Independent journalist Stephen Horn tweeted out a video containing clips of police interactions prior to the arrest of a single protester, Monica Ussery.

Horn’s tweet contained a link to a longer video where two unidentified law enforcement officers are seen joking around about how ReOpen NC protesters told Raleigh Police Captain Dedric Bond to “go pound sand” after Bond had told protesters they would be arrested if they didn’t disperse.

“They basically told him [Bond] to go pound sand,” an unidentified female officer says in the video. “So we’re going to go arrest some motherf**kers. Alright, let’s go.”

The unidentified female officer then asks with a laugh, “Do we have to mask up?” The male officer wearing the body camera from which the footage was taken responds, “We don’t have any.”

Later in the clip, officers talk about how they think the protesters will leave after one or two protesters are arrested. The officer wearing the body camera then asks, “What are they doing wrong?”

“What I want to do is make an example out of [noise interference] and what I’m hoping is that as we start locking up a few of these agitators that the rest will just automatically disperse,” Bond said during an address to the officers present.

Bond is also seen in the video telling officers that there had been “a long conversation with Lorrin Freeman and when all is said and done and you see the videos that are already online and everything, it’s obvious that we can’t allow that to happen.”

Lorrin Freeman is the district attorney for Wake County.

The captain continued, saying they knew there was another event planned for the following week and suggesting arrests might stop further protests. He also says he and Freeman discussed avoiding protesters who may have kids with them.

“We already got the Intel that they’re planning to do this again next Tuesday,” Bond said. “So, I think this is the opportunity to get it right this time and hope that we won’t, uh, have to go to the same thing next Tuesday.”

The full clip published by Horne shows over a dozen officers surrounding Ussery immediately before her arrest.

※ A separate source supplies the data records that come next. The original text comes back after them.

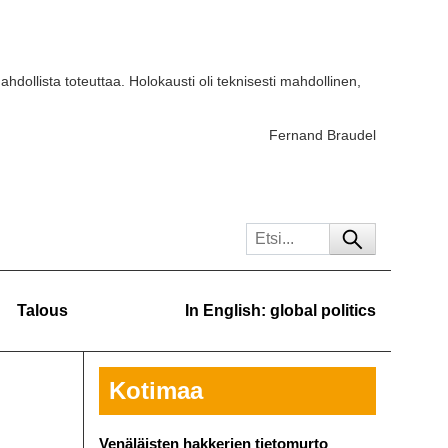
ahdollista toteuttaa. Holokausti oli teknisesti mahdollinen,
Fernand Braudel
Talous
In English: global politics
Kotimaa
Venäläisten hakkerien tietomurto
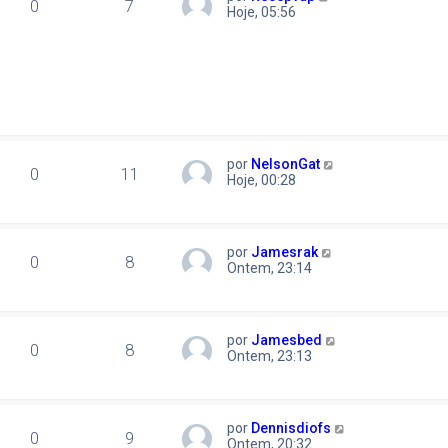
0
7
Hoje, 05:56
por
NelsonGat
0
11
Hoje, 00:28
por
Jamesrak
0
8
Ontem, 23:14
por
Jamesbed
0
8
Ontem, 23:13
por
Dennisdiofs
0
9
Ontem, 20:32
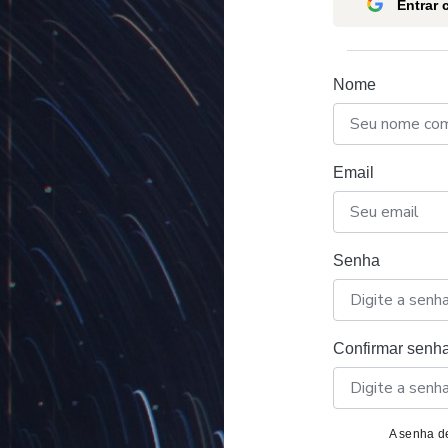
Entrar
Nome
Email
Senha
Confirmar senh
A senha de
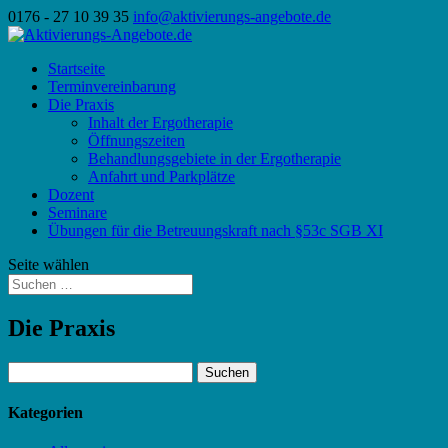
0176 - 27 10 39 35
info@aktivierungs-angebote.de
Startseite
Terminvereinbarung
Die Praxis
Inhalt der Ergotherapie
Öffnungszeiten
Behandlungsgebiete in der Ergotherapie
Anfahrt und Parkplätze
Dozent
Seminare
Übungen für die Betreuungskraft nach §53c SGB XI
Seite wählen
Die Praxis
Suchen
nach:
Kategorien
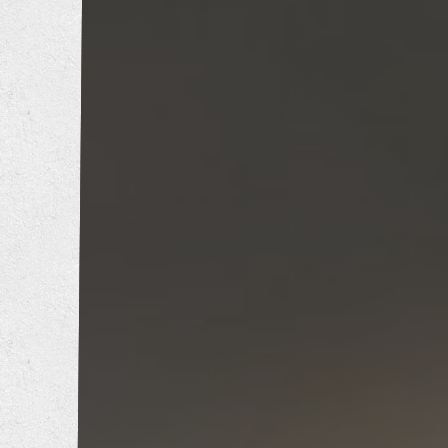
トイレリフォーム
洗面所リフォーム
浴室リフォーム
キッチンリフォーム
増改築工事
耐震補強工事
防音工事
外壁塗装工事
屋根葺き替え工事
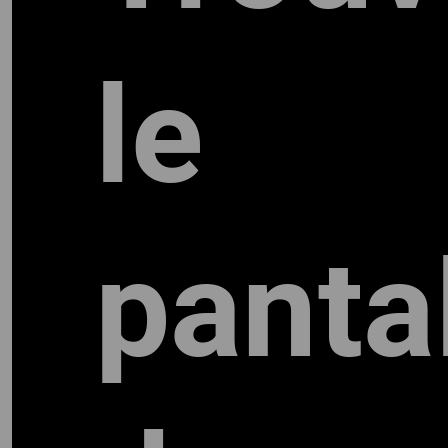
le
panta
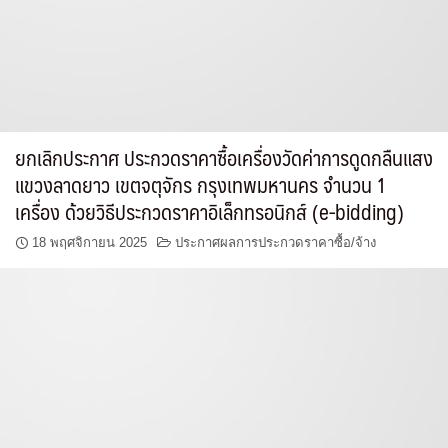
ยกเลิกประกาศ ประกวดราคาซื้อเครื่องวัดค่าการดูดกลืนแสง
แขวงลาดยาว เขตจตุจักร กรุงเทพมหานคร จำนวน 1
เครื่อง ด้วยวิธีประกวดราคาอิเล็กทรอนิกส์ (e-bidding)
18 พฤศจิกายน 2025
ประกาศผลการประกวดราคาซื้อ/จ้าง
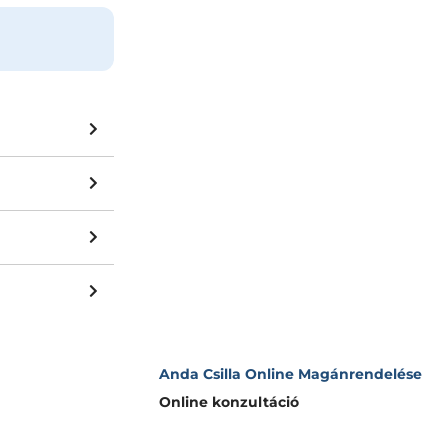
Anda Csilla Online Magánrendelése
Online konzultáció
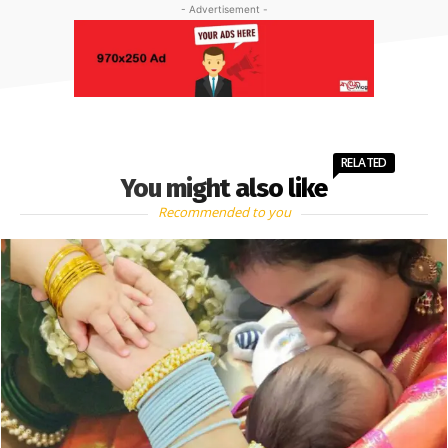
- Advertisement -
RELATED
You might also like
Recommended to you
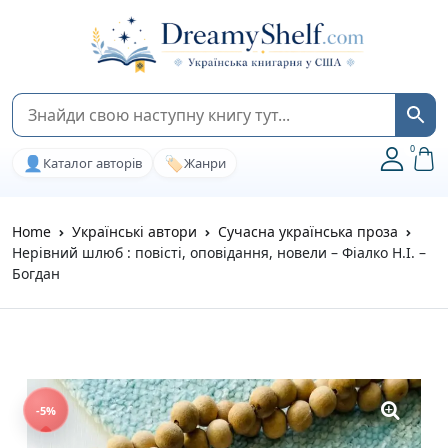
0
👤
🏷️
Каталог авторів
Жанри
Home
Українські автори
Сучасна українська проза
Нерівний шлюб : повісті, оповідання, новели – Фіалко Н.І. –
Богдан
-5%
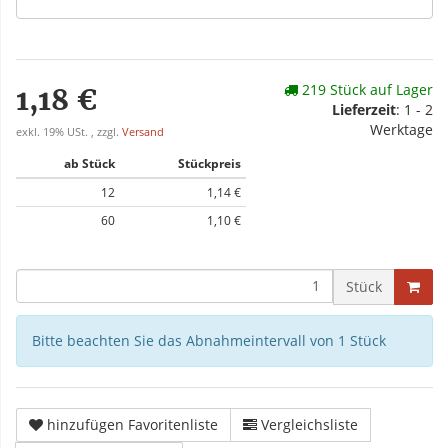
219 Stück auf Lager
1,18 €
Lieferzeit
: 1 - 2
Werktage
exkl. 19% USt. , zzgl.
Versand
ab Stück
Stückpreis
12
1,14 €
60
1,10 €
Stück
Bitte beachten Sie das Abnahmeintervall von 1 Stück
hinzufügen Favoritenliste
Vergleichsliste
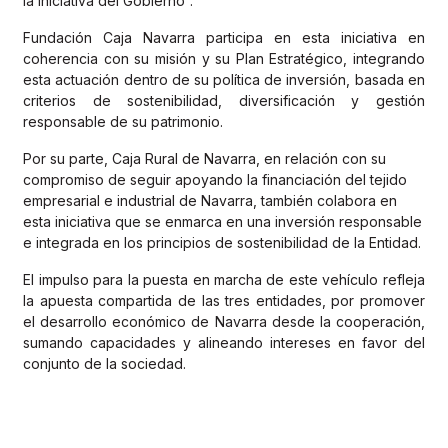
la iniciativa del Gobierno”.
Fundación Caja Navarra participa en esta iniciativa en
coherencia con su misión y su Plan Estratégico, integrando
esta actuación dentro de su política de inversión, basada en
criterios de sostenibilidad, diversificación y gestión
responsable de su patrimonio.
Por su parte, Caja Rural de Navarra, en relación con su
compromiso de seguir apoyando la financiación del tejido
empresarial e industrial de Navarra, también colabora en
esta iniciativa que se enmarca en una inversión responsable
e integrada en los principios de sostenibilidad de la Entidad.
El impulso para la puesta en marcha de este vehículo refleja
la apuesta compartida de las tres entidades, por promover
el desarrollo económico de Navarra desde la cooperación,
sumando capacidades y alineando intereses en favor del
conjunto de la sociedad.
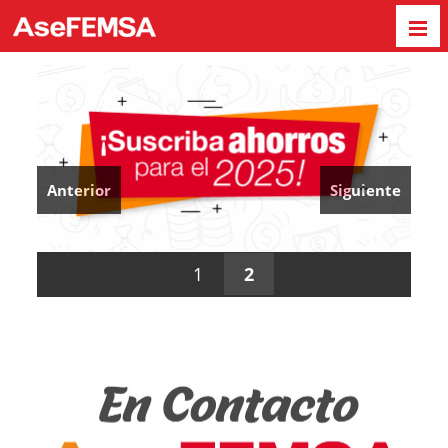
Anterior
Siguiente
1
2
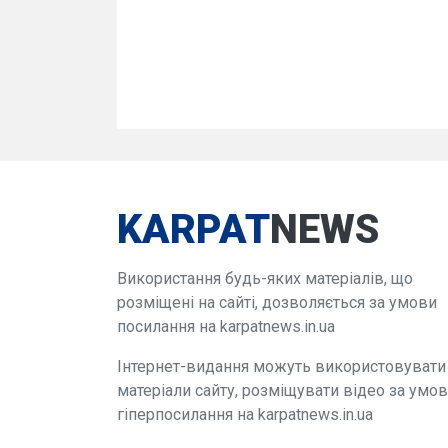
KARPAT
NEWS
Використання будь-яких матеріалів, що
розміщені на сайті, дозволяється за умови
посилання на karpatnews.in.ua
Інтернет-видання можуть використовувати
матеріали сайту, розміщувати відео за умо
гіперпосилання на karpatnews.in.ua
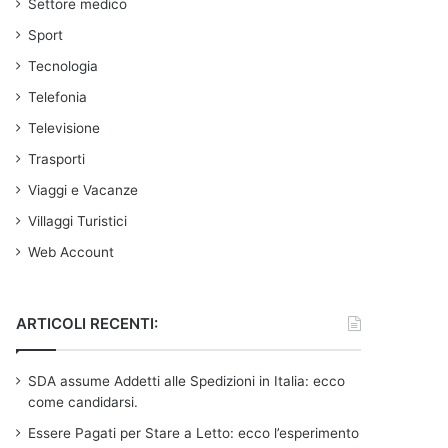
Settore medico
Sport
Tecnologia
Telefonia
Televisione
Trasporti
Viaggi e Vacanze
Villaggi Turistici
Web Account
ARTICOLI RECENTI:
SDA assume Addetti alle Spedizioni in Italia: ecco
come candidarsi.
Essere Pagati per Stare a Letto: ecco l’esperimento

The full clip can be viewed below.

In a transcript of some additional footage, Bond told the officers that he, the state capitol chief, and the legislative chief “just had a conversation with Lorrin Freeman to make sure we were all on the same sheet of music on our plan of action.”

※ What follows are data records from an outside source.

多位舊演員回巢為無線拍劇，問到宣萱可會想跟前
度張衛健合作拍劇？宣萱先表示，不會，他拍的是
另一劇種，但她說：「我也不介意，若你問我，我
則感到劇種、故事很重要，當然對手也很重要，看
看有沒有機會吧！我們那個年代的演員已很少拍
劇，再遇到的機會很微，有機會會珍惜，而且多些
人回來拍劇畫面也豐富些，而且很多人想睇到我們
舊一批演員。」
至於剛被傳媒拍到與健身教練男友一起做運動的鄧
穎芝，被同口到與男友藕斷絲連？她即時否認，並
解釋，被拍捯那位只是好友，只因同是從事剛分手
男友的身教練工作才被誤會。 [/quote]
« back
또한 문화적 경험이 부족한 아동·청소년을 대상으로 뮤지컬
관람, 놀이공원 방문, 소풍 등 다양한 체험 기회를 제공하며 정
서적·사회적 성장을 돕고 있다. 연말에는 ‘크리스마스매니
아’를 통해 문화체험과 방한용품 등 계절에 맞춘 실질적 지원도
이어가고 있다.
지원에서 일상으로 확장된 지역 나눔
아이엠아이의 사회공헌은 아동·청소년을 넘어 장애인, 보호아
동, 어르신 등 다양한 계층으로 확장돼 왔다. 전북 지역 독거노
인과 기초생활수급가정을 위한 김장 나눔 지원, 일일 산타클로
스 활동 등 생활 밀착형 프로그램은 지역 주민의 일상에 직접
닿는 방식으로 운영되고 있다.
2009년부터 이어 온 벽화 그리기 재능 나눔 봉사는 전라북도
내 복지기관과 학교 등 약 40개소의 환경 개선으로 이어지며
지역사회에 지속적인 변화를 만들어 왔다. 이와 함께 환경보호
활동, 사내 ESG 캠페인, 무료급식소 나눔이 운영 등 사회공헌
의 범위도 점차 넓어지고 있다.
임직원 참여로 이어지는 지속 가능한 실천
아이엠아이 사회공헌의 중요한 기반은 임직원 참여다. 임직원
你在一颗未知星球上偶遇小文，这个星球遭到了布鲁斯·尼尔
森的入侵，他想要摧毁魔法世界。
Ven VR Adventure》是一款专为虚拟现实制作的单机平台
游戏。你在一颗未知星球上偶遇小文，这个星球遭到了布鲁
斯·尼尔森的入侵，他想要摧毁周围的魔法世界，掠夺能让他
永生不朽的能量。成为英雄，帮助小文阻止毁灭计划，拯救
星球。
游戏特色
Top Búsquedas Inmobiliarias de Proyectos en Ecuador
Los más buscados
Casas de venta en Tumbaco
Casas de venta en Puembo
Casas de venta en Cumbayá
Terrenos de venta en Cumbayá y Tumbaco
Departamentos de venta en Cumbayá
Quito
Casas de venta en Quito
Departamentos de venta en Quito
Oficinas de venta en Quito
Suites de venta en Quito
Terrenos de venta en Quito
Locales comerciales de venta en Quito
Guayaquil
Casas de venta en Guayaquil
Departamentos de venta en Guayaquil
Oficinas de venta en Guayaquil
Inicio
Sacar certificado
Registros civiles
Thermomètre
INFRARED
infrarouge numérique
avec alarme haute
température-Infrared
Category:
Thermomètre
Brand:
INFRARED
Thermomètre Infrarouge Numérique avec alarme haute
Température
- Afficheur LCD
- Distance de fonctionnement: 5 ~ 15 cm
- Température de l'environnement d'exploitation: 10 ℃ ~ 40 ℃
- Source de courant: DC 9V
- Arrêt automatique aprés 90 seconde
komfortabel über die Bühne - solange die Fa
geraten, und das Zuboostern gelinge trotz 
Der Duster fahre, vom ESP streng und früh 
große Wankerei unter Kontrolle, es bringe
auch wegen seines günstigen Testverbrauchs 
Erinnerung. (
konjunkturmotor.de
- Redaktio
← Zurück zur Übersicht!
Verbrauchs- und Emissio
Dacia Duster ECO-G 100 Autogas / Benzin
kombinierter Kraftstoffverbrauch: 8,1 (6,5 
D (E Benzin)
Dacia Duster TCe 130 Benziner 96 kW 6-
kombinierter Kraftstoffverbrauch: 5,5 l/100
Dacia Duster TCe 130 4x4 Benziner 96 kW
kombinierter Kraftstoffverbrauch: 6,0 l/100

In the transcript, Bond went on to say that “Lorrin Freeman was cool with the matter and the manner in which we were going to do it and the fact that we were going to proceed with it at all.  So we got the blessings from everybody… uh, the secretary of state is cool with it.”

The video also shows Bond telling arresting officers to be sure they were wearing “PPE” despite neither Bond nor the dozens of officers in attendance wearing a mask or gloves.

“So, make sure we’re having proper PPE equipment on and addressing them,” said Bond. “That will support my claim that this is a public health hazard.”

Footage of Ussery’s arrest does not show Ussery being Mirandized and Ussery told North State Journal that at no time was ever read her rights. She said that it was later explained to her she was being “merely detained.”

Ussery was arrested during the first ReOpen NC protest held on April 14, 2020, in a parking lot near the General Assembly by Capitol Police Officer Derick Proctor. She was charged with two misdemeanors; one for allegedly violating Gov. Roy Cooper’s executive order 121 which barred gathering in public spaces and ordered citizens to stay at home and one for trespassing.

The charges against Ussery were dismissed and expunged in February of this year. The footage tweeted by Horn had been denied to Ussery and her attorney throughout her two-year-long court battle.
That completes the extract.